Ragged Company Themes

Ragged Company Themes

Every Homeless Person has a Story

The most persistent and insistent theme the story pursues is that people living on the street are not Homeless with a capital “H.” These are individuals, not some collective like the Borg all interacting together independent of everybody with a home to go to. Form equals content with the author’s decision to structure the book as a series of narratives from the perspective of each of his main characters. How every person who is homeless reaches that point is different, but society has chosen to situate them as simply variations on a theme of character flaw or moral failing.

Share the Wealth

The book endorses a socialist political ideology as part of its thematic construction in both an explicitly direct way and implicitly in a far more subtle means. The “rounders” who live on the street develop a dependence upon one other which serves to incorporate their status as individuals into an internal collective of sharing the wealth as a means of survival. With the discovery of the lottery ticket and their suddenly dependence on the external beneficence of a “Square John” the stakes of this socialist collective is raised substantially—and never seriously threatened because of their commitment. The fundamental concept of private ownership existing upon a foundation of random inequality is subtly conveyed through the utter lack of attention or even concern directed toward tracking down the identity of whomever bought and lost the lottery ticket in the first place.

Fiction isn’t Real Life

Even among hardiness of the book’s fans, the biggest flaw found in its story seems to be the plot itself. Both positive and negative reviews and analysis often take exception—to various degrees, of course—to the plot mechanics of finding a lottery ticket changing the fortunes of such distinct figures of economic inequality. Depending on how one feels about the novel as a whole, this can be described as everything from an unlikely fantasy to unbelievable hokum. Whenever fans and critics alike agree on something, the first thing that should always be considered is irony. Did the author intend for his story to be interpreted sincerely or ironically?

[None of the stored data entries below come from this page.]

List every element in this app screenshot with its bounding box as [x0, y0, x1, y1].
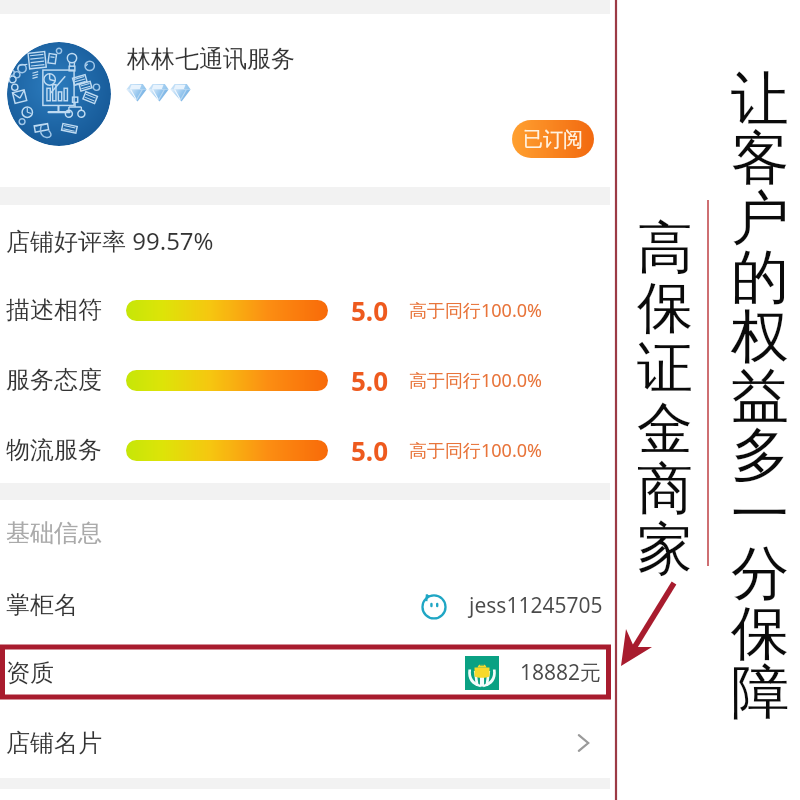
button[interactable]: 店铺头像 [7, 42, 111, 146]
button[interactable]: 描述相符 [0, 287, 616, 333]
staticText: 客 [731, 122, 789, 195]
staticText: 已订阅 [523, 127, 583, 152]
staticText: 障 [731, 656, 789, 729]
staticText: 物流服务 [6, 435, 102, 465]
staticText: 描述相符 [6, 295, 102, 325]
staticText: 高 [637, 213, 693, 284]
button[interactable]: 掌柜名 [0, 575, 616, 635]
button[interactable]: 服务态度 [0, 357, 616, 403]
button[interactable]: 店铺名片 [0, 715, 616, 771]
staticText: 基础信息 [6, 518, 102, 548]
staticText: 保 [637, 273, 693, 344]
staticText: 权 [731, 300, 789, 373]
staticText: 服务态度 [6, 365, 102, 395]
staticText: 5.0 [351, 433, 389, 468]
staticText: 金 [637, 394, 693, 465]
staticText: 高于同行100.0% [409, 368, 542, 393]
staticText: 店铺名片 [6, 728, 102, 758]
other: 保证金 [465, 656, 499, 690]
button[interactable]: 林林七通讯服务 [127, 44, 295, 74]
staticText: 多 [731, 419, 789, 492]
staticText: 的 [731, 241, 789, 314]
other: 展开 [570, 730, 596, 756]
staticText: 18882元 [520, 658, 602, 687]
staticText: 证 [637, 333, 693, 404]
staticText: 分 [731, 537, 789, 610]
button[interactable]: 已订阅 [512, 120, 594, 158]
staticText: 一 [731, 478, 789, 551]
staticText: 家 [637, 514, 693, 585]
staticText: 店铺好评率 99.57% [6, 224, 214, 257]
staticText: 5.0 [351, 293, 389, 328]
staticText: 户 [731, 182, 789, 255]
button[interactable]: 物流服务 [0, 427, 616, 473]
staticText: 益 [731, 360, 789, 433]
other: 旺旺 [418, 589, 450, 621]
staticText: 资质 [6, 658, 54, 688]
staticText: 高于同行100.0% [409, 298, 542, 323]
staticText: 掌柜名 [6, 590, 78, 620]
staticText: 林林七通讯服务 [127, 44, 295, 74]
staticText: 让 [731, 63, 789, 136]
staticText: jess11245705 [469, 591, 603, 620]
button[interactable]: 资质 [0, 645, 616, 700]
staticText: 高于同行100.0% [409, 438, 542, 463]
staticText: 商 [637, 454, 693, 525]
staticText: 保 [731, 597, 789, 670]
staticText: 5.0 [351, 363, 389, 398]
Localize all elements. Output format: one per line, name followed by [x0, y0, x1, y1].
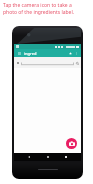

Considering how often the films which captivate the attention of the protagonists are feel-good fantasies with fairy tale happy endings that almost in all cases dependent upon the most unlikely or coincidental of events, the most likely explanation is that the author engineered his plot precisely to produce the same effect. The unlikely—and therefore unfair—machinations of the plot therefore act as thematic commentary upon the link between the real lives of his characters and the characters in the plots of the movies they watch. Pretty much every reader seem to be in agreement that the book isn’t realistic, but that is the very point.